Selain sistem digital, masyarakat juga menyoroti absennya atau minimnya papan informasi proyek di lokasi pembangunan. Padahal, papan informasi proyek merupakan bentuk transparansi paling dasar yang seharusnya ada pada setiap kegiatan pembangunan yang menggunakan anggaran negara atau daerah.

Secara normatif, keterbukaan informasi telah dijamin oleh berbagai regulasi. Undang-Undang Nomor 6 Tahun 2014 tentang Desa mengatur bahwa penyelenggaraan pemerintahan desa harus dilakukan secara transparan, akuntabel, dan partisipatif. Sementara itu, Undang-Undang Nomor 14 Tahun 2008 tentang Keterbukaan Informasi Publik (UU KIP) menegaskan bahwa setiap warga negara berhak memperoleh informasi publik.

Lebih jauh lagi, hak atas informasi juga dijamin secara konstitusional.
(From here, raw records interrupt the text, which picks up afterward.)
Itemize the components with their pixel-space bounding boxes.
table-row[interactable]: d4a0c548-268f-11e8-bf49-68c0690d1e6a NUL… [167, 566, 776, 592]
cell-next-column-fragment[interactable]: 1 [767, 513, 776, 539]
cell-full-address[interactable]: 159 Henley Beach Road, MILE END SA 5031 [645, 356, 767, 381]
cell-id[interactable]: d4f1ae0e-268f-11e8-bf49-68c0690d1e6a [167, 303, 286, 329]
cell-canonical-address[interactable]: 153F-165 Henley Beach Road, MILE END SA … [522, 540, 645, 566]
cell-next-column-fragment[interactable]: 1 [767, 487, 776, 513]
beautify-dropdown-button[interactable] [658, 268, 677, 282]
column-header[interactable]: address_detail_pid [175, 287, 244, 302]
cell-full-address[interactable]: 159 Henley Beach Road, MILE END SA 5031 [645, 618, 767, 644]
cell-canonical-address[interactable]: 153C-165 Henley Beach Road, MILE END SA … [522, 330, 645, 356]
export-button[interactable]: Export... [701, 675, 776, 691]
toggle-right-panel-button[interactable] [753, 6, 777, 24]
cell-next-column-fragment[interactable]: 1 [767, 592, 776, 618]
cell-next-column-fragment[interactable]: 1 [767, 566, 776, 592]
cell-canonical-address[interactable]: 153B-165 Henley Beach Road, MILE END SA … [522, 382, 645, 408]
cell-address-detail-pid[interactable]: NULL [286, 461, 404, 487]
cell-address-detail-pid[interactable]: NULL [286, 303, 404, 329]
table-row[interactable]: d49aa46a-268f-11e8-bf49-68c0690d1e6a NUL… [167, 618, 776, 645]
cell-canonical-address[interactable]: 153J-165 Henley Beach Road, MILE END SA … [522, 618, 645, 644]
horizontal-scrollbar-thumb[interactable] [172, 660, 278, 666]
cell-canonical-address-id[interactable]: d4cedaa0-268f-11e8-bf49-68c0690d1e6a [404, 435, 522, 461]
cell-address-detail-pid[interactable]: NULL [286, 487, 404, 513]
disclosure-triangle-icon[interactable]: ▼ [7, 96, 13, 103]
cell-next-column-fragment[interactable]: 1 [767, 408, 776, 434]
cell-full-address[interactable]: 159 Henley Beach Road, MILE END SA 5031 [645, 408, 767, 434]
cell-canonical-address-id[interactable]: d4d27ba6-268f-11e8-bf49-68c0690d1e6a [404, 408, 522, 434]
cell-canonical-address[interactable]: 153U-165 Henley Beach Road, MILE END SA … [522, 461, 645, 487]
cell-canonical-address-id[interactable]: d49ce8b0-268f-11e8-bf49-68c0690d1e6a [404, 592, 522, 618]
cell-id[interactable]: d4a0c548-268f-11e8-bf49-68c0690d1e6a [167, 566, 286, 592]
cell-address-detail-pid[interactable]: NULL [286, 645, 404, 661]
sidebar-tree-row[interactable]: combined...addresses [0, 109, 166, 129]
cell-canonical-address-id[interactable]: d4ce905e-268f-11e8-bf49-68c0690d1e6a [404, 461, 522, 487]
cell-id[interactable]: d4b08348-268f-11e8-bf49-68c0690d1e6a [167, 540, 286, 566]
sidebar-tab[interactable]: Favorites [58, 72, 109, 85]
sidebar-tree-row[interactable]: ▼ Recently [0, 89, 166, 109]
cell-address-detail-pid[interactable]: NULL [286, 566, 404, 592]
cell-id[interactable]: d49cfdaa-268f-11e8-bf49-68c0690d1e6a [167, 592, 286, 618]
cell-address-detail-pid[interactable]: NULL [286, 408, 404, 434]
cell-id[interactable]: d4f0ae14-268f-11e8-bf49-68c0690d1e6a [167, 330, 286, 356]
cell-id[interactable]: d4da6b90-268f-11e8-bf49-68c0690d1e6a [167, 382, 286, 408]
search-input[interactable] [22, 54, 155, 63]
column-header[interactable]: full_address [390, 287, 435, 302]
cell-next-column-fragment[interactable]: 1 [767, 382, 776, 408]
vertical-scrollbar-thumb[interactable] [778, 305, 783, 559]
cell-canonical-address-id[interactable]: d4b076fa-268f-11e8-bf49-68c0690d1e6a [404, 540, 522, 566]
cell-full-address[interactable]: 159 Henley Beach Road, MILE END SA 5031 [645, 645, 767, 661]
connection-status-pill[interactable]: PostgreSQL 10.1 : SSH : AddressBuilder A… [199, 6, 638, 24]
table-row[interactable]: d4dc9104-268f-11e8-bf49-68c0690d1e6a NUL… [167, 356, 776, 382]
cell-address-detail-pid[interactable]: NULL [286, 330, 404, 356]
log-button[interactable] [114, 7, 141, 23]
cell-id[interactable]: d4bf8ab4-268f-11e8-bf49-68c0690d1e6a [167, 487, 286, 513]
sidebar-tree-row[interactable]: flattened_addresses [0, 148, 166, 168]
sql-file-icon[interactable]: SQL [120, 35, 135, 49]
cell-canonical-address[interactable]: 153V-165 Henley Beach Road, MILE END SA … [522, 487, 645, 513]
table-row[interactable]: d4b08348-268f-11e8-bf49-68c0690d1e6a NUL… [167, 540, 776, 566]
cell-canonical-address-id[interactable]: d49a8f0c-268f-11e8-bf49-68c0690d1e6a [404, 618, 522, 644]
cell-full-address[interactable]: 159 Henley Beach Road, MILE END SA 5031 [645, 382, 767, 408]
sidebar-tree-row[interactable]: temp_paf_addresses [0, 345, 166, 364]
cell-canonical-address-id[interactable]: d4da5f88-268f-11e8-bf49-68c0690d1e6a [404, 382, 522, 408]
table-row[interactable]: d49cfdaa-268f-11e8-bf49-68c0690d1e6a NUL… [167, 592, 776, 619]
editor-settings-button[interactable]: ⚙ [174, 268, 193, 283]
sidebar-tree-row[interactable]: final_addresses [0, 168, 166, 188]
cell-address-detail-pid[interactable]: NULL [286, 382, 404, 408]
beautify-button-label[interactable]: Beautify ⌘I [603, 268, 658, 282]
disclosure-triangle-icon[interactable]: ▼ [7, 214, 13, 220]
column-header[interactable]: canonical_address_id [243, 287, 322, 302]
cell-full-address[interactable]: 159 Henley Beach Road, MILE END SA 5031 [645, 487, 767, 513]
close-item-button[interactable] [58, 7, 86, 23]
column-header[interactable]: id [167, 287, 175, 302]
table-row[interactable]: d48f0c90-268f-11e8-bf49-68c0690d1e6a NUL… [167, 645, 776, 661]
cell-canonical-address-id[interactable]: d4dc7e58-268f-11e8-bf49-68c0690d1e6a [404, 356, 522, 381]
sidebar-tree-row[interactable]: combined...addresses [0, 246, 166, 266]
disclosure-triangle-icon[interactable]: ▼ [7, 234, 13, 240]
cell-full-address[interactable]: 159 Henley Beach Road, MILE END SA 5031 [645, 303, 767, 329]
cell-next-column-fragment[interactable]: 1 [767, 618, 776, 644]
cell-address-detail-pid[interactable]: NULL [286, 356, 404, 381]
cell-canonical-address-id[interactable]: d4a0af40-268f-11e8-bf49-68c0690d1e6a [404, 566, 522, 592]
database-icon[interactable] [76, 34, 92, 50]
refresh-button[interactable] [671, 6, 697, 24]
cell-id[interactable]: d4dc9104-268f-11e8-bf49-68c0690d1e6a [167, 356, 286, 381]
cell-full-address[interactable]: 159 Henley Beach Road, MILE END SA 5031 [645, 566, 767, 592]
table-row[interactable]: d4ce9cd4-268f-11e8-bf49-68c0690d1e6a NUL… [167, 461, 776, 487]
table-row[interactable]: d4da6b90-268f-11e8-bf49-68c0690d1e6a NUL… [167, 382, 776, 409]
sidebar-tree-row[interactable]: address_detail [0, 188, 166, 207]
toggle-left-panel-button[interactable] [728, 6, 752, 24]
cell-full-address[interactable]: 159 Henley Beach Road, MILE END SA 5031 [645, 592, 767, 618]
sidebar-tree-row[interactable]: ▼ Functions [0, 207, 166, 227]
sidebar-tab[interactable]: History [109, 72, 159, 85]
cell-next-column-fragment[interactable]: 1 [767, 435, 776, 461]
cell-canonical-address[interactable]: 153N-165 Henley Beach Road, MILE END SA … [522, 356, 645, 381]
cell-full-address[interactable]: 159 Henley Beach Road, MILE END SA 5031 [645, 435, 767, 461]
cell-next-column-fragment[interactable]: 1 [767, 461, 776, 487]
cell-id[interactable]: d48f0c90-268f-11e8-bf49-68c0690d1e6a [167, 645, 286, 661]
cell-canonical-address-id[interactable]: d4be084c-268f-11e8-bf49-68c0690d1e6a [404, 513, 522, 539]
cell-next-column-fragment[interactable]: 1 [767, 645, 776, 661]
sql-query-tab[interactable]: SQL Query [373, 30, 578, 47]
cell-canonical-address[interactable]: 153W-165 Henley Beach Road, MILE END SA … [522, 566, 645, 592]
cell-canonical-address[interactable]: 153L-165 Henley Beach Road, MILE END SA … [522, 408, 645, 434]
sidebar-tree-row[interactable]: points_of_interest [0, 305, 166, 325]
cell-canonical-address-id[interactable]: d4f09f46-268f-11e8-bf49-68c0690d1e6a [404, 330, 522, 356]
Pasal 28F Undang-Undang Dasar Negara Republik Indonesia Tahun 1945 menyatakan bahwa setiap orang berhak untuk berkomunikasi dan memperoleh informasi untuk mengembangkan pribadi dan lingkungan sosialnya, serta berhak untuk mencari, memperoleh, memiliki, menyimpan, mengolah, dan menyampaikan informasi dengan menggunakan segala jenis saluran yang tersedia.

Ketentuan tersebut menegaskan bahwa keterbukaan informasi bukan sekadar kebijakan administratif, melainkan hak konstitusional warga negara yang wajib dihormati oleh seluruh penyelenggara pemerintahan, termasuk pemerintah desa.

Hingga berita ini diturunkan, awak media masih berupaya meminta klarifikasi dari pihak Badan Permusyawaratan Desa (BPD) Desa Kaduagung terkait perbedaan informasi anggaran pembangunan pengaman besi jembatan tersebut. Klarifikasi ini dinilai penting guna meluruskan data dan memastikan tidak terjadi kesalahpahaman di tengah masyarakat.

Awak media juga berupaya menggali informasi mengenai sejauh mana pemerintah Desa Kaduagung telah memanfaatkan sistem informasi desa sebagai sarana publikasi anggaran dan kegiatan pembangunan secara terbuka.

Transparansi yang konsisten, akurat, dan mudah diakses diyakini dapat memperkuat kepercayaan masyarakat terhadap pemerintah desa. Sebaliknya, perbedaan informasi yang tidak segera diluruskan berpotensi menimbulkan spekulasi, kecurigaan, dan polemik berkepanjangan.

Masyarakat berharap, komitmen keterbukaan yang pernah disampaikan saat Pilkades tidak berhenti sebagai janji politik, melainkan diwujudkan dalam praktik nyata tata kelola pemerintahan desa yang jujur, transparan, dan berpihak pada hak publik untuk mengetahui.